# Wyndham Changes PIC Points 10 Years Later; Loss of 200,000 Points



## confused-owner (Feb 22, 2018)

On our honeymoon in Hawaii in November 2007 my wife and I were persuaded to buy 84,000 points for little more than $14K at the Wyndham Bali Hai property.  We told the sales rep during the presentation that we did not need any additional time share time (I already had 4 weeks at that time that we were having trouble using), but the sales rep managed to convince us that we could use the PIC program to better manage the weeks we did have and we would then have priority access to the Wyndham portfolio of resorts (which were not oftentimes available through RCI).  We were promised a total of 508,000 points for our PIC deposits, as well as full VIP Gold status during the 4+ hours we spent with the sales rep that day (we had never heard of the points program before that day, so there was quite a bit of explaining to do).

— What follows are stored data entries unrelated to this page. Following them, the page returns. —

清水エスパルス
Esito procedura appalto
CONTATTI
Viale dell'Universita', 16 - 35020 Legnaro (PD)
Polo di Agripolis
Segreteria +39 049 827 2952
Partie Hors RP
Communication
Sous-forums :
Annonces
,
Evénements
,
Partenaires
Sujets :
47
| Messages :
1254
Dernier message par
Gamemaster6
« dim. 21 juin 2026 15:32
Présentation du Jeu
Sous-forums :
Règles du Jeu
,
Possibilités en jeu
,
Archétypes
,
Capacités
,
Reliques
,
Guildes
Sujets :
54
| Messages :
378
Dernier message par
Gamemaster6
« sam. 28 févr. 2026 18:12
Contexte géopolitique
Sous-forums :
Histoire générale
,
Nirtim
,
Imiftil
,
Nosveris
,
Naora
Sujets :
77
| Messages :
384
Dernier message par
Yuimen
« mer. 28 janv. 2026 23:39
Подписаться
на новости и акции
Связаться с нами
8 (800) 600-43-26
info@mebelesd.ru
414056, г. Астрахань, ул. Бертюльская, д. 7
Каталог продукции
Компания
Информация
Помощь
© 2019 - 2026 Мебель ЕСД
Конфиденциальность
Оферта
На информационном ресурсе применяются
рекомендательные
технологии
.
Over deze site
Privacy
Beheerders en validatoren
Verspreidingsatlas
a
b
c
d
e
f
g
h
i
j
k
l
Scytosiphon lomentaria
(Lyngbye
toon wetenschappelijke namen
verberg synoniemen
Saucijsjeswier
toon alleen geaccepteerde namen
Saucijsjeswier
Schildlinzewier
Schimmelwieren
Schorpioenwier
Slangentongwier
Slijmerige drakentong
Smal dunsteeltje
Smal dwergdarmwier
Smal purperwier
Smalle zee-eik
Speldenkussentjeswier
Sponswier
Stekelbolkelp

After all the paperwork cleared and our information was added to the Wyndham website (back then that process took more than a couple of weeks), we discovered that Wyndham was only crediting our account for less than 300,000 points.  We were told variously that (1) either the weeks we wanted to deposit into the PIC program did not qualify for the points we were promised or (2) that there was a limitation on the number of weeks that could be deposited into the PIC program, which fell short of the 508,000 points we were promised. The Hawaii sales staff and sales agent offered several additional weeks of time to be used in the next 2 or 3 years at any Wyndham property and/or free access to various Wyndham benefit programs that normally had fees associated with them - but we told them that we did not need additional time or additional benefits because the only reason we purchased the Wyndham points was to take advantage of the PIC program which we believed would allow us to make better use of the weeks we already owned.  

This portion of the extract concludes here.